Myths and Legends of the Celtic Race
Page: 22In connexion with the great sepulchral monument of Gavr'inis a very curious observation was made by M. Albert Maitre, an inspector of the Musée des Antiquités Nationales. There were found here—as commonly in other megalithic monuments in Ireland and Scotland—a number of stones sculptured with a singular and characteristic design in waving and concentric lines. Now if the curious lines traced upon the human hand at the roots and tips of the fingers be examined under a lens, it will be found that they bear an exact resemblance to these designs of megalithic sculpture. One seems almost like a cast of the other. These lines on the human hand are so distinct and peculiar that, as is well known, they have been adopted as a method of identification of criminals. Can this resemblance be [pg 65] the result of chance? Nothing like these peculiar assemblages of sculptured lines has ever been found except in connexion with these monuments. Have we not here a reference to chiromancy—a magical art much practised in ancient and even in modern times? The hand as a symbol of power was a well-known magical emblem, and has entered largely even into Christian symbolism—note, for instance, the great hand sculptured on the under side of one of the arms of the Cross of Muiredach at Monasterboice.
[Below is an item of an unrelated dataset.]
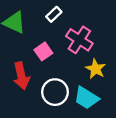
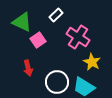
pink square: (43, 51) -> (38, 40), moved
red arrow: (21, 76) -> (28, 68), size x0.7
Another singular and as yet unexplained feature which appears in many of these monuments, from Western Europe to India, is the presence of a small hole bored through one of the stones composing the chamber. Was it an aperture intended for the spirit of the dead? or for offerings to them? or the channel through which revelations from the spirit-world were supposed to come to a priest or magician? or did it partake of all these characters? Holed stones, not forming part of a dolmen, are, of course, among the commonest relics of the ancient cult, and are still venerated and used in practices connected [pg 66] with child-bearing, &c. Here we are doubtless to interpret the emblem as a symbol of sex.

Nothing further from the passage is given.